Li Ya, Tan Runxi, Lin Tianxin, Liu Qing, Wang Chang-Dong, Chen Min
IEEE J Biomed Health Inform. 2024 Sep;28(9):5201-5213. doi: 10.1109/JBHI.2024.3403188. Epub 2024 Sep 5.
In recent years, the recognition of human emotions based on electrocardiogram (ECG) signals has been considered a novel area of study among researchers. Despite the challenge of extracting latent emotion information from ECG signals, existing methods are able to recognize emotions by calculating the heart rate variability (HRV) features. However, such local features have drawbacks, as they do not provide a comprehensive description of ECG signals, leading to suboptimal recognition performance. For the first time, we propose a new strategy to extract hidden emotional information from the global ECG trajectory for emotion recognition. Specifically, a period of ECG signals is decomposed into sub-signals of different frequency bands through ensemble empirical mode decomposition (EEMD), and a series of multi-sequence trajectory graphs is constructed by orthogonally combining these sub-signals to extract latent emotional information. Additionally, to better utilize these graph features, a network has been designed that includes self-supervised graph representation learning and ensemble learning for classification. This approach surpasses recent notable works, achieving outstanding results, with an accuracy of 95.08% in arousal and 95.90% in valence detection. Additionally, this global feature is compared and discussed in relation to HRV features, with the intention of providing inspiration for subsequent research.

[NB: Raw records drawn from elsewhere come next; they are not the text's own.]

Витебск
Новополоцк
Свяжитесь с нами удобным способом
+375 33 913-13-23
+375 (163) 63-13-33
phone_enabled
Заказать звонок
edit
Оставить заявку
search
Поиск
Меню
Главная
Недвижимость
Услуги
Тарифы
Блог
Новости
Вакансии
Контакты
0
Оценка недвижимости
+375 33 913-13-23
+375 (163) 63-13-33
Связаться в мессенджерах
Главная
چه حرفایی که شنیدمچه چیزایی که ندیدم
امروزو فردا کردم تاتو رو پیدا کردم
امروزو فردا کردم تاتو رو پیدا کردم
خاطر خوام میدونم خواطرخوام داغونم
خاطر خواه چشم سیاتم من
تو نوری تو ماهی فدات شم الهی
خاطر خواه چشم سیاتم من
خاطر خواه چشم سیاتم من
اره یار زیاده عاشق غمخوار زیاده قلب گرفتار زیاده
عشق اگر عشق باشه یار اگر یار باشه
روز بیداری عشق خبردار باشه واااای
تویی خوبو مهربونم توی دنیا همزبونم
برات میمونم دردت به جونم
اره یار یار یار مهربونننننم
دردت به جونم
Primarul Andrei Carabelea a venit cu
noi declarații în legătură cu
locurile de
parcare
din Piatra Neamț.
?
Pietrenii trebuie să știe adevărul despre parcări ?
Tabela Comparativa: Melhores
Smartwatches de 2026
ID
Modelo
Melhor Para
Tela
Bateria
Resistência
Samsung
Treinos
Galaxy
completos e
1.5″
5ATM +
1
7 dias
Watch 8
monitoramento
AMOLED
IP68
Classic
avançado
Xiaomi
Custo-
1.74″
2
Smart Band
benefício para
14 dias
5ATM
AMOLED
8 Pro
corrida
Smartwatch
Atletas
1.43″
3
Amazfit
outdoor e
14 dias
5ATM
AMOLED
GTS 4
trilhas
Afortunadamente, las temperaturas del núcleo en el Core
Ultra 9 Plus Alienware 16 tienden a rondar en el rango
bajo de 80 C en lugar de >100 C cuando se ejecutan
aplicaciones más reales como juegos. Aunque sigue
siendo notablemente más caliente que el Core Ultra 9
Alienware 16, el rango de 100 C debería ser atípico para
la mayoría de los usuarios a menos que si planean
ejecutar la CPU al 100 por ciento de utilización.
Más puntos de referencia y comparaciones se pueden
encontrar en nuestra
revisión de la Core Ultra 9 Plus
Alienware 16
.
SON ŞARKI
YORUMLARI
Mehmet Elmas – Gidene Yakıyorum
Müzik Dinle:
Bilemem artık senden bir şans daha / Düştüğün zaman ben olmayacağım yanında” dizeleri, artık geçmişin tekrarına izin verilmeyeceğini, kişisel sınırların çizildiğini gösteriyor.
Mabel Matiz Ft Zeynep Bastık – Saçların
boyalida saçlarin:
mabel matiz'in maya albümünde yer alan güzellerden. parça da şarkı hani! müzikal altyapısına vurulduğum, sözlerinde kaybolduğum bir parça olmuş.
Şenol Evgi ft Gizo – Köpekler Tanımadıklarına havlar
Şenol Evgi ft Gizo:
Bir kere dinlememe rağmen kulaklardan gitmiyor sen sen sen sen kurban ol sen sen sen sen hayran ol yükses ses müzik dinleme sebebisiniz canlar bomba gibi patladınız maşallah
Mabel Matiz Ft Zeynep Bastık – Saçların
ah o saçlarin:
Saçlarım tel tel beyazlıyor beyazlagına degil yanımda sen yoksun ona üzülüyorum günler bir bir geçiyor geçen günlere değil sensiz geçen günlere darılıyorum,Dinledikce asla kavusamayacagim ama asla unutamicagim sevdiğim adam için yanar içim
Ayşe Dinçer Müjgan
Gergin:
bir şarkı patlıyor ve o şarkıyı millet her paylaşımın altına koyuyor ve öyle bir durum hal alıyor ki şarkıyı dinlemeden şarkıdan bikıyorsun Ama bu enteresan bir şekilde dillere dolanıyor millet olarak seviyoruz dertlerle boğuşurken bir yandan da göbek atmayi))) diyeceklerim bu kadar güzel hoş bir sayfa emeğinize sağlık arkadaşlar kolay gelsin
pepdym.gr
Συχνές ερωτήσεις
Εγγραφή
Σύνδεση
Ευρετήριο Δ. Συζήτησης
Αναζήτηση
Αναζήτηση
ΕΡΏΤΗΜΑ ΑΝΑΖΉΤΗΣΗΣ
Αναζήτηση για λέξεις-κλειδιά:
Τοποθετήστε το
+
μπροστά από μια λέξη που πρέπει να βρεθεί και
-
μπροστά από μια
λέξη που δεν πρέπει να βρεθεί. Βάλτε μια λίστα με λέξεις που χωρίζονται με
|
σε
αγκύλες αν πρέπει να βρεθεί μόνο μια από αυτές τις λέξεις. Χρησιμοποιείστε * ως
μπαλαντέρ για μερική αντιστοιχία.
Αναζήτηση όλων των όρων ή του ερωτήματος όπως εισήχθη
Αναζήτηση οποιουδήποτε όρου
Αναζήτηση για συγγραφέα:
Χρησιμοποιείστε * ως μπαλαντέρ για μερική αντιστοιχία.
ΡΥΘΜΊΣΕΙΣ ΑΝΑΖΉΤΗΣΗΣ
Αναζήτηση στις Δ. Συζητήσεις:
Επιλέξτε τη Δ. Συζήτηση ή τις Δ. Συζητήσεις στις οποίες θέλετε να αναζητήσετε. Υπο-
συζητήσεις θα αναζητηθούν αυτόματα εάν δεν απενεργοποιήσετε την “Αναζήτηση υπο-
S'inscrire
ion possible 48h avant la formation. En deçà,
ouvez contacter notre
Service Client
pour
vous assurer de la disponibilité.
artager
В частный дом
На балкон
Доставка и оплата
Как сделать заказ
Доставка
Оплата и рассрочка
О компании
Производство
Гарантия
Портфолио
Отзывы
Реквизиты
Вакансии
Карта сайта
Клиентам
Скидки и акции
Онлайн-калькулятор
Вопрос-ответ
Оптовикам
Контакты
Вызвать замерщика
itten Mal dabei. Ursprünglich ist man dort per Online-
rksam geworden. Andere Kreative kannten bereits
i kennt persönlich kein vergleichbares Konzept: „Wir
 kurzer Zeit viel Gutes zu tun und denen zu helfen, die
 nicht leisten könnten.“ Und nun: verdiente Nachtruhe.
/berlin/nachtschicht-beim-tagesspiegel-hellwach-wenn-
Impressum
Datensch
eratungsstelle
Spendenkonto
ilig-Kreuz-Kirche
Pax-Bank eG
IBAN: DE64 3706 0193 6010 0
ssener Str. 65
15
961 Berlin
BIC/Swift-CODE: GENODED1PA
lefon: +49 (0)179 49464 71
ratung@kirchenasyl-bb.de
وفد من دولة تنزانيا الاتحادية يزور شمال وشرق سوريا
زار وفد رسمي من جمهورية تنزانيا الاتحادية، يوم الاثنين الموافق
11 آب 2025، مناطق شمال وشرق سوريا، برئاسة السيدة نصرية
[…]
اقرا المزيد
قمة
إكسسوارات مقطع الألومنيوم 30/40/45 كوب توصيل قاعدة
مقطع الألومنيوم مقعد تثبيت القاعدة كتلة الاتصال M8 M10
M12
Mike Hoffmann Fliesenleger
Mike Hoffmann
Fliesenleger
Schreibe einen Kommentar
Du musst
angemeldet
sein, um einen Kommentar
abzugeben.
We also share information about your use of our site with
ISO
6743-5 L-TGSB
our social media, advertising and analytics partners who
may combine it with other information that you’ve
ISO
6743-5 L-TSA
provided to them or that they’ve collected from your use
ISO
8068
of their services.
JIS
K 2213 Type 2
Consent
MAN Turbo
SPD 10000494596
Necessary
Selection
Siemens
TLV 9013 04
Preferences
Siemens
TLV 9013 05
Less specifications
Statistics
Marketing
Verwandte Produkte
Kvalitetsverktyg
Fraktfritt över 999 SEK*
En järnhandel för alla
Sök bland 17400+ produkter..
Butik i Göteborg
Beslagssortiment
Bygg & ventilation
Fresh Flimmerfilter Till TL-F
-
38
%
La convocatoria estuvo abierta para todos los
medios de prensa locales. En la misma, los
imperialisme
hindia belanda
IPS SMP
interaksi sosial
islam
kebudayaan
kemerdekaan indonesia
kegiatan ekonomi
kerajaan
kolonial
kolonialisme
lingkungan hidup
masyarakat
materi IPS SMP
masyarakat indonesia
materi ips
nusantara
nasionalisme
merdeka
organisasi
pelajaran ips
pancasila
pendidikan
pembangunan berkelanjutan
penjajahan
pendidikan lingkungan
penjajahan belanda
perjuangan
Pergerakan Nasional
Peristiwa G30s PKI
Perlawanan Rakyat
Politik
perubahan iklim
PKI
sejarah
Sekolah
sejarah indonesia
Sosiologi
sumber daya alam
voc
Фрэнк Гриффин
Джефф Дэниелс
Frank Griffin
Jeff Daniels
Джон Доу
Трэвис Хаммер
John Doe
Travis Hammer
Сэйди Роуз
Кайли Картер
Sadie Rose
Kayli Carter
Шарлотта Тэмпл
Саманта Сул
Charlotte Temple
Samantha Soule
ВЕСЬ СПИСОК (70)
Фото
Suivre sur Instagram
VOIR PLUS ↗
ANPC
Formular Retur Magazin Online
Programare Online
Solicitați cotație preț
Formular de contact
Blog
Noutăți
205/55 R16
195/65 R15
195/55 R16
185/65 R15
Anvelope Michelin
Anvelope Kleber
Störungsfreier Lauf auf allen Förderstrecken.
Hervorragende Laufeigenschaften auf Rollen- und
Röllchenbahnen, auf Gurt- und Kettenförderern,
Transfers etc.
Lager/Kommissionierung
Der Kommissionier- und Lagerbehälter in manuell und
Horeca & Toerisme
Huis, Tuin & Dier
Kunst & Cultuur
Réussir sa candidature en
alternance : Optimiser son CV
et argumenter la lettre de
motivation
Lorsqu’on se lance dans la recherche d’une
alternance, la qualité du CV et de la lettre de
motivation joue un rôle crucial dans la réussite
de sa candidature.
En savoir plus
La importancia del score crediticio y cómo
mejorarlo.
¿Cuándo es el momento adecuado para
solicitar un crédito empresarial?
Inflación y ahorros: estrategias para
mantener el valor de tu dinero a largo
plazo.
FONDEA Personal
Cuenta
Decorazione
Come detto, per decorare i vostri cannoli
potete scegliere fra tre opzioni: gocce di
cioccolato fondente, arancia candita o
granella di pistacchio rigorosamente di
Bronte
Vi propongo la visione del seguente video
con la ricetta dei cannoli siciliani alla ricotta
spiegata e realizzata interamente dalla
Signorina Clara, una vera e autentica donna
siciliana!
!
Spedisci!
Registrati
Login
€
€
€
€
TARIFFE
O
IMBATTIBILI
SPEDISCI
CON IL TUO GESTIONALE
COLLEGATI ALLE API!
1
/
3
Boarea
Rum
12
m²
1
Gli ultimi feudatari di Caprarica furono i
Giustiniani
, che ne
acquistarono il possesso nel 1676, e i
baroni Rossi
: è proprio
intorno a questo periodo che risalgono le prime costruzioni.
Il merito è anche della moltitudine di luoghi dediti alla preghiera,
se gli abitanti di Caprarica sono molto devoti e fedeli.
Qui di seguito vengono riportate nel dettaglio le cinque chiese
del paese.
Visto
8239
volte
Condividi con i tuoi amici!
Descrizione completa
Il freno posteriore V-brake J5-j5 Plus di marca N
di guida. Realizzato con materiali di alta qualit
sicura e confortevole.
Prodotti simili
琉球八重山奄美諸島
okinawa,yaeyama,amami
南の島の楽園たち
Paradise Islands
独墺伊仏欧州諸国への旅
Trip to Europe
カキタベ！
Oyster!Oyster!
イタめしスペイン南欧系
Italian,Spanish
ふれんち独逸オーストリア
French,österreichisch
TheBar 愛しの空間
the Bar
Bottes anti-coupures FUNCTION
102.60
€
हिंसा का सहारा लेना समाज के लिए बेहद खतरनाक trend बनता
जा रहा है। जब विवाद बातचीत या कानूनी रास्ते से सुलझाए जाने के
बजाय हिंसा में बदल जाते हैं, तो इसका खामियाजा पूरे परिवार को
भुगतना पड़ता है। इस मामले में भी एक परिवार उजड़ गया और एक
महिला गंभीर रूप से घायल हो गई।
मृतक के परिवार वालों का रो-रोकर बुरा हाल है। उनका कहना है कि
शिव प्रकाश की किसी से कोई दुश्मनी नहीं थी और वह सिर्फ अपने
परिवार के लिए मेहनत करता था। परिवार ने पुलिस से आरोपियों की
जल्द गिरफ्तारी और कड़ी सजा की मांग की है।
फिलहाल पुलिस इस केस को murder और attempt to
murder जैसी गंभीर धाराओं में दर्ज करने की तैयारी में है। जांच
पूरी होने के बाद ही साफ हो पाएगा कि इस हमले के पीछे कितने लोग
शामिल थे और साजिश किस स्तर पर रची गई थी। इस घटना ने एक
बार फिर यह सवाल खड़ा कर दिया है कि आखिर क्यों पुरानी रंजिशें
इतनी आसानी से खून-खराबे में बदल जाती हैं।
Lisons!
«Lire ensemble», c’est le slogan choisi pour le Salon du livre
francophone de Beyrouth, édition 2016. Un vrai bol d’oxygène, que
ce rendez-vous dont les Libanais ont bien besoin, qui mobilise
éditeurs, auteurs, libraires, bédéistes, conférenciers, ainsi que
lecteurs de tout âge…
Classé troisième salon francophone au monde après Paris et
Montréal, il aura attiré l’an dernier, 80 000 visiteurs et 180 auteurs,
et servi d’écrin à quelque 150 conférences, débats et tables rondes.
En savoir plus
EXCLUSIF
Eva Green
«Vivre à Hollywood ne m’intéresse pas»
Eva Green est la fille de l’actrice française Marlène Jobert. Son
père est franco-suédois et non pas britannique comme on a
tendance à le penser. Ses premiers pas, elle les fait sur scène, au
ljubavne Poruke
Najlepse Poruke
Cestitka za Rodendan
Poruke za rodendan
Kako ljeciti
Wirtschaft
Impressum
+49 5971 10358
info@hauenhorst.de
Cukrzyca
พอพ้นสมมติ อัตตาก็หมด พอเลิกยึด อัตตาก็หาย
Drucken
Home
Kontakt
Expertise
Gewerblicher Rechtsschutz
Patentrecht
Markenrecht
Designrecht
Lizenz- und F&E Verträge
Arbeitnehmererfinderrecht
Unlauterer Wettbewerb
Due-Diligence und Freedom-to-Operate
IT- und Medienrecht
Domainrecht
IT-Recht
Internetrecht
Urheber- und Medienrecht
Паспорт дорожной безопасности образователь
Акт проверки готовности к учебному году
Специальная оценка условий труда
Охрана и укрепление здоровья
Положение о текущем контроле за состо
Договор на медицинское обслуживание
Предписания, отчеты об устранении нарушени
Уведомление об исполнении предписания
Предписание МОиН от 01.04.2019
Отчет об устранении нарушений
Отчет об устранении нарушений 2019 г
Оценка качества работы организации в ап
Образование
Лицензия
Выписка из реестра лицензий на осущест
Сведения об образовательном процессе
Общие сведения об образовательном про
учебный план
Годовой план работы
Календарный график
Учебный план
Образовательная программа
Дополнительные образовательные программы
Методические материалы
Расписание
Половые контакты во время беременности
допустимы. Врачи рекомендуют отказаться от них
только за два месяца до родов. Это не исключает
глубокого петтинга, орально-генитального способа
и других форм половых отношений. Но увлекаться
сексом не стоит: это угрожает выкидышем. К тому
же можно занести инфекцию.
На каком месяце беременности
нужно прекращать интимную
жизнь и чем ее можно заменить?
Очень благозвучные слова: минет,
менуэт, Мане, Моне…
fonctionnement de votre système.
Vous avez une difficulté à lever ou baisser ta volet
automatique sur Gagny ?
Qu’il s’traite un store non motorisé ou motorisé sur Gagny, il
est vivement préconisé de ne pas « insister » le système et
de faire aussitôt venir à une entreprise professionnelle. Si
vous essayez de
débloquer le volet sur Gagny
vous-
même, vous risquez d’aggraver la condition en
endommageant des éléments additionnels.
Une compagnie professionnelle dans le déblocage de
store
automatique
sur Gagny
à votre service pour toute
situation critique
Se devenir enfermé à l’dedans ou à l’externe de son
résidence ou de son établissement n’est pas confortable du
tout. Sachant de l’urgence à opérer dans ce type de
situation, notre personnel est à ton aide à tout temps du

近年来,基于心电图(ECG)信号识别人类情绪一直是研究人员关注的一个新领域。尽管从ECG信号中提取潜在情绪信息存在挑战,但现有方法能够通过计算心率变异性(HRV)特征来识别情绪。然而,这些局部特征存在缺点,因为它们不能全面描述ECG信号,导致识别性能欠佳。我们首次提出了一种从全局ECG轨迹中提取隐藏情绪信息以进行情绪识别的新策略。具体而言,通过总体经验模态分解(EEMD)将一段ECG信号分解为不同频段的子信号,并通过将这些子信号正交组合来构建一系列多序列轨迹图,以提取潜在情绪信息。此外,为了更好地利用这些图特征,设计了一个网络,该网络包括用于分类的自监督图表示学习和集成学习。这种方法超越了近期的显著成果,取得了优异的结果,在唤醒度检测中的准确率为95.08%,在效价检测中的准确率为95.90%。此外,将这种全局特征与HRV特征进行了比较和讨论,旨在为后续研究提供启发。